Thank you Cedric and Alan for your explanations, I think I understand a
bit better now. At the risk of offending all members of the forum, the
one that favour this or that product, here is a comment.
It appears that MD3 & BP both need to be installed on each machine that
is going to be interacting with data in the practice. This is NOT
different from the old MD2 in both MD3 & BP (except for the DBF versus
Sql stuff). So, if one takes out the Sql backend for a moment, what is
in essence the real differences between MD2, MD3 & BP?.

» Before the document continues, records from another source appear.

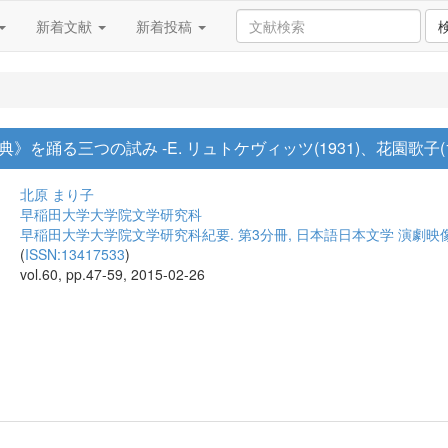
新着文献
新着投稿
踊る三つの試み -E. リュトケヴィッツ(1931)、花園歌子(1934
北原 まり子
早稲田大学大学院文学研究科
早稲田大学大学院文学研究科紀要. 第3分冊, 日本語日本文学 演劇映
(
ISSN:13417533
)
vol.60, pp.47-59, 2015-02-26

Or is it just the Sql bit prominently displayed on product advertising?
Mario
Cedric Meyerowitz wrote:
-----Original Message-----
From: [EMAIL PROTECTED] [mailto:[EMAIL PROTECTED]
On Behalf Of Mario Ruiz
Sent: Wednesday, 21 December 2005 10:33 PM
To: General Practice Computing Group Talk
Subject: Re: [GPCG_TALK] Picking another package other than MD2
Importance: High
sorry my ignorance, why does each PC needs to be configured?
Mario.
-----Original Message-----
The other reason why BP is configured "Per User" is that the majority of
settings are stored in the database. (Major upside to this: Therefore they
are also backed up in the BP back etc)
In MD2 they are in the registry. So if the user either moves to another
computer or gets a new computer they lose their settings (Only way to back
these up in MD2 is back up the relevant registry keys and restore them).
What MD3 does I don't know. Maybe John or another user can tell us.